Tim Benson

Tim

Tim has been involved in medical computing and outcomes measurement for most of his career. He trained originally as a mechanical engineer, and in 1974 he was appointed leader of the computer evaluation team at the Charing Cross Hospital in London. There he developed a methodology for socio-economic evaluation of computer systems and new ways of measuring patient health status, working with Dr Rachel Rosser.

In 1980 he established the first commercial GP computer supplier (Abies Informatics Ltd), where he brought together a remarkable group of people, including Dr David Markwell and Dr James Read, and produced the first problem-oriented electronic medical record system for GPs, developed the Read Codes (now the NHS standard and the basis of SNOMED CT), and the first smart-card based electronic medical record. 

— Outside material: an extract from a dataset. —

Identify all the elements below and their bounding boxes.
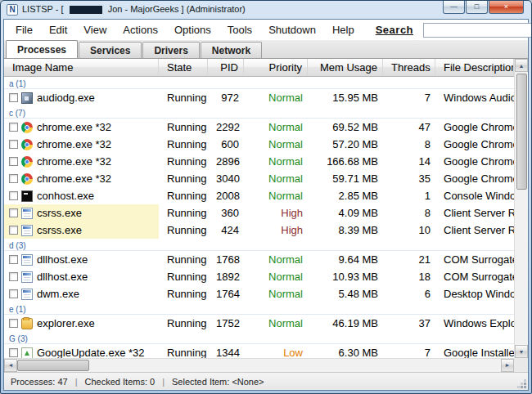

In 1990 he was appointed convenor of the European Standards Organisation (CEN) working group on healthcare messaging and communications, where he collaborated closely with HL7 in the USA.  This group developed both a new methodology and standards for all of the most important message flows, which has led directly to HL7 Version 3. 

He worked for the Cabinet Office to develop a methodology for developing XML schema as part of the e-Government Interoperability Framework (e-GIF), and for the Office of Government Commerce (OGC) to develop standards for e-Commerce, which was a key input into OASIS UBL (Universal Business Language).

Tim is an honorary Senior Research Fellow at UCL and has been the interoperability architect for the Wellcome Trust’s Sintero Server project at Cardiff University.

He is author of Principles of Health Interoperability HL7 and SNOMED, Springer 2010.